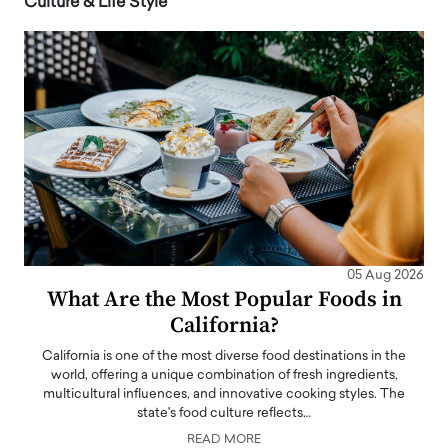
Culture & Life Style
05 Aug 2026
What Are the Most Popular Foods in
California?
California is one of the most diverse food destinations in the
world, offering a unique combination of fresh ingredients,
multicultural influences, and innovative cooking styles. The
state's food culture reflects…
READ MORE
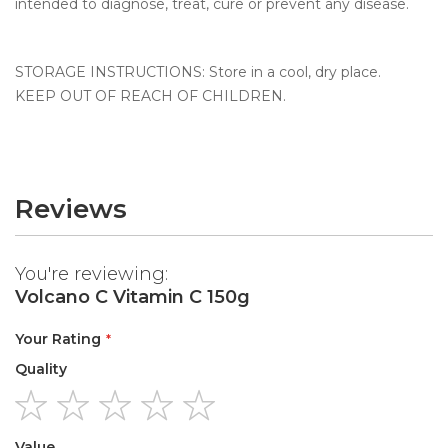
intended to diagnose, treat, cure or prevent any disease.
STORAGE INSTRUCTIONS: Store in a cool, dry place.
KEEP OUT OF REACH OF CHILDREN.
Reviews
You're reviewing:
Volcano C Vitamin C 150g
Your Rating
Quality
1
2
3
4
5
Value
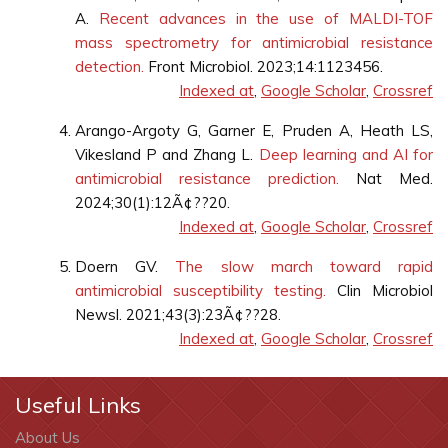
A.
Recent advances in the use of MALDI-TOF
mass spectrometry for antimicrobial resistance
detection.
Front Microbiol. 2023;14:1123456.
Indexed at
,
Google Scholar
,
Crossref
Arango-Argoty G, Garner E, Pruden A, Heath LS,
Vikesland P and Zhang L.
Deep learning and AI for
antimicrobial resistance prediction.
Nat Med.
2024;30(1):12Ã¢??20.
Indexed at
,
Google Scholar
,
Crossref
Doern GV.
The slow march toward rapid
antimicrobial susceptibility testing.
Clin Microbiol
Newsl. 2021;43(3):23Ã¢??28.
Indexed at
,
Google Scholar
,
Crossref
Useful Links
About Us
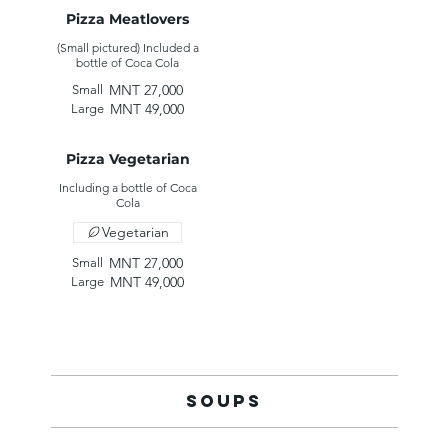
Pizza Meatlovers
(Small pictured) Included a
MNT 27,000
Small
MNT 49,000
Large
Pizza Vegetarian
Including a bottle of Coca
Vegetarian
MNT 27,000
Small
MNT 49,000
Large
Soups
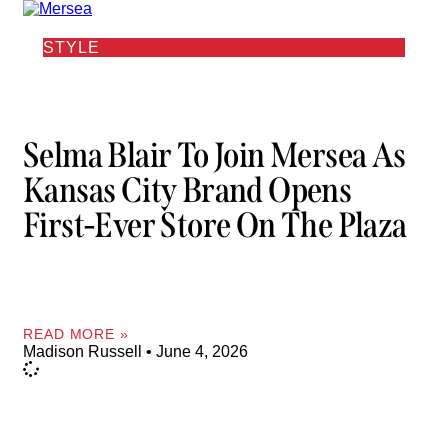
STYLE
Selma Blair To Join Mersea As
Kansas City Brand Opens
First-Ever Store On The Plaza
READ MORE »
Madison Russell
June 4, 2026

* * * * *

▸ **Task**
Where a picture appears, skip it; repeat everything else in the data exactly.

▸ **Written response**
Culture & Life Style
05 Aug 2026
What Are the Most Popular Foods in
California?
California is one of the most diverse food destinations in the
world, offering a unique combination of fresh ingredients,
multicultural influences, and innovative cooking styles. The
state's food culture reflects…
READ MORE
intended to diagnose, treat, cure or prevent any disease.
STORAGE INSTRUCTIONS: Store in a cool, dry place.
KEEP OUT OF REACH OF CHILDREN.
Reviews
You're reviewing:
Volcano C Vitamin C 150g
Your Rating
Quality
1
2
3
4
5
Value
A.
Recent advances in the use of MALDI-TOF
mass spectrometry for antimicrobial resistance
detection.
Front Microbiol. 2023;14:1123456.
Indexed at
,
Google Scholar
,
Crossref
Arango-Argoty G, Garner E, Pruden A, Heath LS,
Vikesland P and Zhang L.
Deep learning and AI for
antimicrobial resistance prediction.
Nat Med.
2024;30(1):12Ã¢??20.
Indexed at
,
Google Scholar
,
Crossref
Doern GV.
The slow march toward rapid
antimicrobial susceptibility testing.
Clin Microbiol
Newsl. 2021;43(3):23Ã¢??28.
Indexed at
,
Google Scholar
,
Crossref
Useful Links
About Us
Pizza Meatlovers
(Small pictured) Included a
MNT 27,000
Small
MNT 49,000
Large
Pizza Vegetarian
Including a bottle of Coca
Vegetarian
MNT 27,000
Small
MNT 49,000
Large
Soups
STYLE
Selma Blair To Join Mersea As
Kansas City Brand Opens
First-Ever Store On The Plaza
READ MORE »
Madison Russell
June 4, 2026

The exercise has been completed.